Noch in diesem Jahr sind etwa 40 weitere Castor-Transporte ins Ausland geplant. Bis 2005 sollen insgesamt 400 Atommüll-Züge nach Frankreich und Großbritannien rollen. Der nächste Transport soll in zwei Wochen vom AKW Neckarwestheim (bei Stuttgart) in die britische Skandal-Atomfabrik Sellafield starten. "Wir werden wieder vor Ort sein und erneut demonstrieren", so Jochen Stay, "denn wir wollen, daß der gefährliche und sinnlose Atommüll-
Tourismus quer durch Europa endlich aufhört.

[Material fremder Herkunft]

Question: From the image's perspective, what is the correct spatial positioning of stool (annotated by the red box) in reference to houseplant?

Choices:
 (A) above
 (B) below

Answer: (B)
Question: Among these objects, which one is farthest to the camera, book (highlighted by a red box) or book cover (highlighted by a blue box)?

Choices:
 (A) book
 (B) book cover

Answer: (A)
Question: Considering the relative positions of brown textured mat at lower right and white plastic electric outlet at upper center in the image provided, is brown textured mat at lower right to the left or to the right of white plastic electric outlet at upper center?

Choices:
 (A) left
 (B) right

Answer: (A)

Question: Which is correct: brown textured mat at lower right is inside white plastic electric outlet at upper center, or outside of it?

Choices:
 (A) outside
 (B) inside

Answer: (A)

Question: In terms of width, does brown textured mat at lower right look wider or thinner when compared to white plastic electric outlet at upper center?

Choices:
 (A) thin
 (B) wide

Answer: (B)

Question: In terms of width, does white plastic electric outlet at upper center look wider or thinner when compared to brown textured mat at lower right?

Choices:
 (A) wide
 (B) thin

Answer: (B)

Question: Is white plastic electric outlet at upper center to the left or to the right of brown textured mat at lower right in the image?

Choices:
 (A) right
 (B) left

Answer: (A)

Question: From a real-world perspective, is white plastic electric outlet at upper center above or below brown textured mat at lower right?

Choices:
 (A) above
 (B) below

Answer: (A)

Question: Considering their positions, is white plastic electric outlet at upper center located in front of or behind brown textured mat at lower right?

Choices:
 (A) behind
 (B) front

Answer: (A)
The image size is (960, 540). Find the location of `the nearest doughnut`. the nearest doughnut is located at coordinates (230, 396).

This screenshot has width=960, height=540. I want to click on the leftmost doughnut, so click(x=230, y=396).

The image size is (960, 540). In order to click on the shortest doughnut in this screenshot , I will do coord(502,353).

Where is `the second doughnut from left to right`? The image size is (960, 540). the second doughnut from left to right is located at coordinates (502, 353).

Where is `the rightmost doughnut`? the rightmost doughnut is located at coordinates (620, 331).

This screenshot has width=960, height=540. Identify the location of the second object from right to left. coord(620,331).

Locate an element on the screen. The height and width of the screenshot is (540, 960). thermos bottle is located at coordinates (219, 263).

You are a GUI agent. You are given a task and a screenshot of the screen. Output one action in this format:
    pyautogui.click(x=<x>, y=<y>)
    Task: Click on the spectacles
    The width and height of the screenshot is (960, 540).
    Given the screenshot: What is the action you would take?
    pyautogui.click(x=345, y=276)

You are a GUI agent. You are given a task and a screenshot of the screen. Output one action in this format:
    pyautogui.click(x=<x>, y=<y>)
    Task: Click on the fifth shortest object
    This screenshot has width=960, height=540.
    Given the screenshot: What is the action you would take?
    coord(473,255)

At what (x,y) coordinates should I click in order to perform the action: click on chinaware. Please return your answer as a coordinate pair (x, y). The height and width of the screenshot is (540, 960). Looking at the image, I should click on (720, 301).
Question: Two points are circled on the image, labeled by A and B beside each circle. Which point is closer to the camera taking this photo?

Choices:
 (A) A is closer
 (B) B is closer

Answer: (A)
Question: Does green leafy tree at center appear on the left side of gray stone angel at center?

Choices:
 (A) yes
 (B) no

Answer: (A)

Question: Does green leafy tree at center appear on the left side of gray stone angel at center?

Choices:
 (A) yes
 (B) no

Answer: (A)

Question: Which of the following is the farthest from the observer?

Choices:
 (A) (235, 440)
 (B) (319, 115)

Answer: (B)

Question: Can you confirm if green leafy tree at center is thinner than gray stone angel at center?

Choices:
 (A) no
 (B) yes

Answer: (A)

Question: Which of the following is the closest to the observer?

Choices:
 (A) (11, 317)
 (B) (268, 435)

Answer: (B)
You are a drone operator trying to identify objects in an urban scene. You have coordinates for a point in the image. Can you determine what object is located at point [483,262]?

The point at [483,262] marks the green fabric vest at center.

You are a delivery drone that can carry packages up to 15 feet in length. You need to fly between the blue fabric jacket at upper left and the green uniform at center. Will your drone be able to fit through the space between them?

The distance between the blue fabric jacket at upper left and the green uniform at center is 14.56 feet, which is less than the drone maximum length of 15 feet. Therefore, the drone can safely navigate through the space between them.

Einzig verantwortbare Lösung ist dabei der Stopp der Atommüll-
Produktion.

Der derzeitige politische Streit darüber, ob nun mehr strahlender Abfall in Gorleben, an den AKW-Standorten oder im Ausland gelagert werden soll, zeigt nur, wie ratlos die Politik angesichts des stetig wachsenden Atommüllberges ist. Nicht wer sich gegenseitig die Verantwortung und den Atommüll in die Schuhe schiebt, erreicht etwas für die kommenden Generationen, sondern nur, wer Atomkraftwerke wirklich stillegt, und zwar jetzt und nicht erst in einigen Jahrzehnten."